What is needed: Please take the lines from the one holding "Detect every instance" through the one holding "See the attached image. Is there aorta here?" in the data below and copy them exactly.

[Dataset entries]

===

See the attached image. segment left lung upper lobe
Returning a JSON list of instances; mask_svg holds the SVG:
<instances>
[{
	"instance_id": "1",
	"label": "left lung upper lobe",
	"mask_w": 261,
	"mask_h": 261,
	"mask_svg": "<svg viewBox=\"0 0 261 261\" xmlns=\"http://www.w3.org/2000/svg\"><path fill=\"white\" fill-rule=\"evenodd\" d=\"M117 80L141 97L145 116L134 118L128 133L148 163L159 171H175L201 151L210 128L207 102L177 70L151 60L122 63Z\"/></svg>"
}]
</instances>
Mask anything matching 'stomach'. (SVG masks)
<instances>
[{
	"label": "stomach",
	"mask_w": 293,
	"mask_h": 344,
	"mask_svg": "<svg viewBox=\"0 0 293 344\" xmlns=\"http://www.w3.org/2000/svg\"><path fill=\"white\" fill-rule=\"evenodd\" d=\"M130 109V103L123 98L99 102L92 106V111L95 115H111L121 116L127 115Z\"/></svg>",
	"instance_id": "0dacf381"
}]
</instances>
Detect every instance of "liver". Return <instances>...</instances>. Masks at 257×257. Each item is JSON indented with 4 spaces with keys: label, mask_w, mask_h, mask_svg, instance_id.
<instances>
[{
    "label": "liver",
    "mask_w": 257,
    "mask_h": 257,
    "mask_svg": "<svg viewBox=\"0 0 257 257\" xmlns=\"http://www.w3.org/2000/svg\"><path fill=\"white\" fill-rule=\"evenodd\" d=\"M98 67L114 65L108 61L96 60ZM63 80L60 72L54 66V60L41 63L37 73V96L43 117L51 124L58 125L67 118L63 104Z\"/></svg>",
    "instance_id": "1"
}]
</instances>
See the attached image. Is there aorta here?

===

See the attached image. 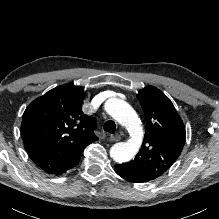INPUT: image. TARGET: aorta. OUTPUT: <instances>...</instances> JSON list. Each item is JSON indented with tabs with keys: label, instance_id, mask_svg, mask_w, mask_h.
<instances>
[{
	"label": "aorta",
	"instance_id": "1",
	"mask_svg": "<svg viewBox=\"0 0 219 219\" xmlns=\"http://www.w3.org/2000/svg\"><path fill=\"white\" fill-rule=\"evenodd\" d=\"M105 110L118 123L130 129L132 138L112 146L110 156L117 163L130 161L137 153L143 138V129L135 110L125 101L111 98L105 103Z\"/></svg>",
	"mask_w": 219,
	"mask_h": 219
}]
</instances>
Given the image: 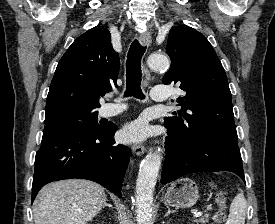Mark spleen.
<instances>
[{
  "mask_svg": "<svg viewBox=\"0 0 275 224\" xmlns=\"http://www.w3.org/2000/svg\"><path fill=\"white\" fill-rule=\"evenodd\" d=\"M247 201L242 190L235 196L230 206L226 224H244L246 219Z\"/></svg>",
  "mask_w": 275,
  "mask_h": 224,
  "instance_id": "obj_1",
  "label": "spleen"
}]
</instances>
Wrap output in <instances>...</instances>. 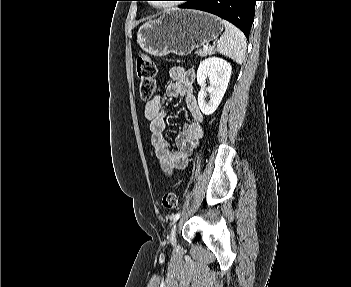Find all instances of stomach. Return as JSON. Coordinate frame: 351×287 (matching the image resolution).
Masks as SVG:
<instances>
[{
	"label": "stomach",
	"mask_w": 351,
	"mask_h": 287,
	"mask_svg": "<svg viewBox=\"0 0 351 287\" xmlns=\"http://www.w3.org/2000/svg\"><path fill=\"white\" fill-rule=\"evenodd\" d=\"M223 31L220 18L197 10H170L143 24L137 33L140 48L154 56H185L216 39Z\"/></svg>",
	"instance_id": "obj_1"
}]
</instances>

===

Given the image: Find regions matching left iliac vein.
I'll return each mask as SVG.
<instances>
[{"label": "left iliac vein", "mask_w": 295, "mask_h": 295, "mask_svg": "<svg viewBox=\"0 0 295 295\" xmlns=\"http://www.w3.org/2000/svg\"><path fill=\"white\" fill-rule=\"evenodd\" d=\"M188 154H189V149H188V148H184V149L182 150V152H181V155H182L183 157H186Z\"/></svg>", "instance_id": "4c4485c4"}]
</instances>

===

Exercise output:
Detect every instance of "liver". Return <instances>...</instances>. Masks at 257×257. Each item is JSON indented with 4 spaces with keys: label, mask_w, mask_h, mask_svg, instance_id.
<instances>
[{
    "label": "liver",
    "mask_w": 257,
    "mask_h": 257,
    "mask_svg": "<svg viewBox=\"0 0 257 257\" xmlns=\"http://www.w3.org/2000/svg\"><path fill=\"white\" fill-rule=\"evenodd\" d=\"M98 67L114 65L108 61L96 60ZM63 80L60 72L54 66V60L41 63L37 73V96L43 117L51 124L58 125L67 118L63 104Z\"/></svg>",
    "instance_id": "1"
}]
</instances>
See the attached image. Is there aorta here?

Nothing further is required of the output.